5. Remove the old key files:
```bash
rm private-old.pem public-old.pem
```
**Important:** There is no grace period or dual-key support in Phase 1. All tokens issued with the old private key are immediately rejected after rotation. If zero-downtime key rotation is required, it is a Phase 2 feature.
---
## CORS Configuration
Cross-Origin Resource Sharing is configured via the `CORS_ORIGIN` environment variable.
| Value | Behaviour |
|-------|-----------|
| `*` (default) | All origins permitted — appropriate for a public API |
| `https://app.example.ai` | Only the specified origin permitted |
Set in `.env`:
```
CORS_ORIGIN=https://app.example.ai
```
The CORS header is set by the `cors` middleware applied globally in `src/app.ts`. Credentials (cookies) are not used — all auth is Bearer token.
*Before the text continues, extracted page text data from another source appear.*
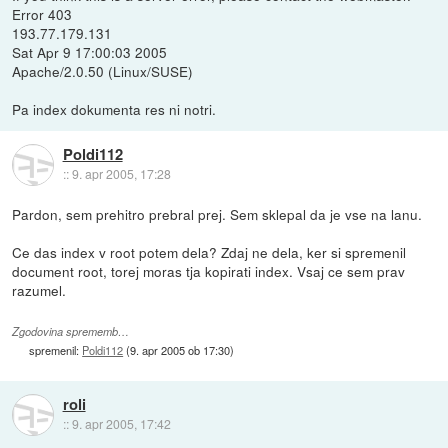
Error 403
193.77.179.131
Sat Apr 9 17:00:03 2005
Apache/2.0.50 (Linux/SUSE)
Pa index dokumenta res ni notri.
Poldi112
::
9. apr 2005, 17:28
Pardon, sem prehitro prebral prej. Sem sklepal da je vse na lanu.
Ce das index v root potem dela? Zdaj ne dela, ker si spremenil
document root, torej moras tja kopirati index. Vsaj ce sem prav
razumel.
Zgodovina sprememb…
spremenil:
Poldi112
(
9. apr 2005 ob 17:30
)
roli
::
9. apr 2005, 17:42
For production deployments where the API is only called server-to-server (agent to AgentIdP), setting `CORS_ORIGIN` to a specific origin or removing browser-facing CORS entirely is recommended.
---
## Client Secret Storage
Client secrets are **never stored in plaintext**. The flow:
1. On credential generation or rotation, AgentIdP generates a random secret string (`sk_live_...`)
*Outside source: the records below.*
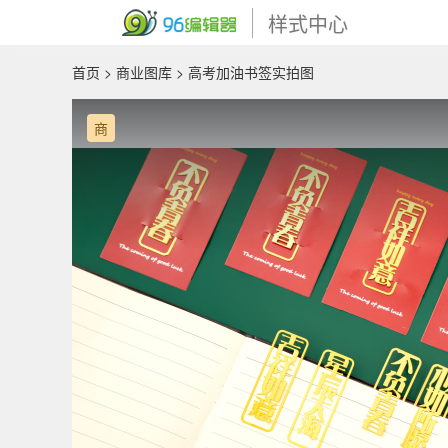
样式中心
首页
>
商业图库
> 高考加油书签实拍图
商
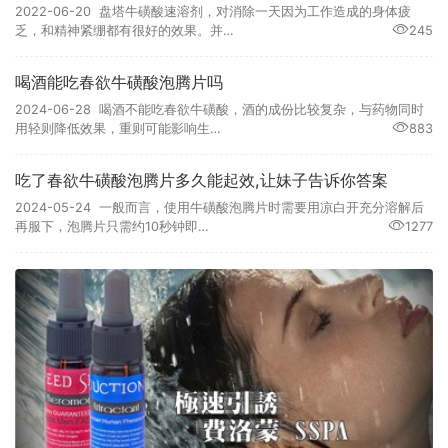
2022-06-20 盘塔牛磺酸速溶剂，对消除一天因为工作造成的身体疲
乏，和精神紧绷都有很好的效果。并…
245
喝酒能吃春欲牛磺酸泡腾片吗
2024-06-28 喝酒不能吃春欲牛磺酸，酒的成份比较复杂，与药物同时
用轻则降低效果，重则可能影响生…
883
吃了春欲牛磺酸泡腾片多久能起效,让妹子告诉你答案
2024-05-24 一般而言，使用牛磺酸泡腾片时需要用凉白开充分溶解后
再服下，泡腾片只需约10秒钟即…
1277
2. The plaintext is returned to the caller **once only** in the API response
3. AgentIdP immediately hashes the secret with **bcrypt** (cost factor from `bcryptjs` defaults) and stores only the hash in the `credentials.secret_hash` column
4. On every `POST /token` call, the provided `client_secret` is verified against the stored hash using `bcrypt.compare()`
**Implication:** If a client loses their `client_secret`, it cannot be recovered. They must rotate the credential to get a new one.
---
## Secret Storage Guidance
| Environment | Recommendation |
|-------------|---------------|
| Local development | `.env` file, not committed to git |
| CI/CD | Environment variables injected by the CI platform (GitHub Actions secrets, GitLab CI variables, etc.) |
| Production (Docker) | Docker secrets or bind-mounted files from a secrets manager |
| Production (cloud) | AWS Secrets Manager, GCP Secret Manager, HashiCorp Vault (Phase 2) |
**Never:**
- Commit `.env` to version control
- Log environment variables
- Pass secrets as command-line arguments (visible in `ps aux`)
- Store keys in the database
Add `.env` to `.gitignore`:
```bash
echo ".env" >> .gitignore
echo "*.pem" >> .gitignore
```
---
## Token Lifetime
JWT access tokens expire after **3600 seconds (1 hour)**. This is hardcoded in `src/utils/jwt.ts`. There is no refresh token — clients must re-authenticate via `POST /token` when the token expires.
The 1-hour lifetime is a balance between security (short-lived tokens limit exposure if stolen) and operational load (clients don't need to authenticate every few minutes).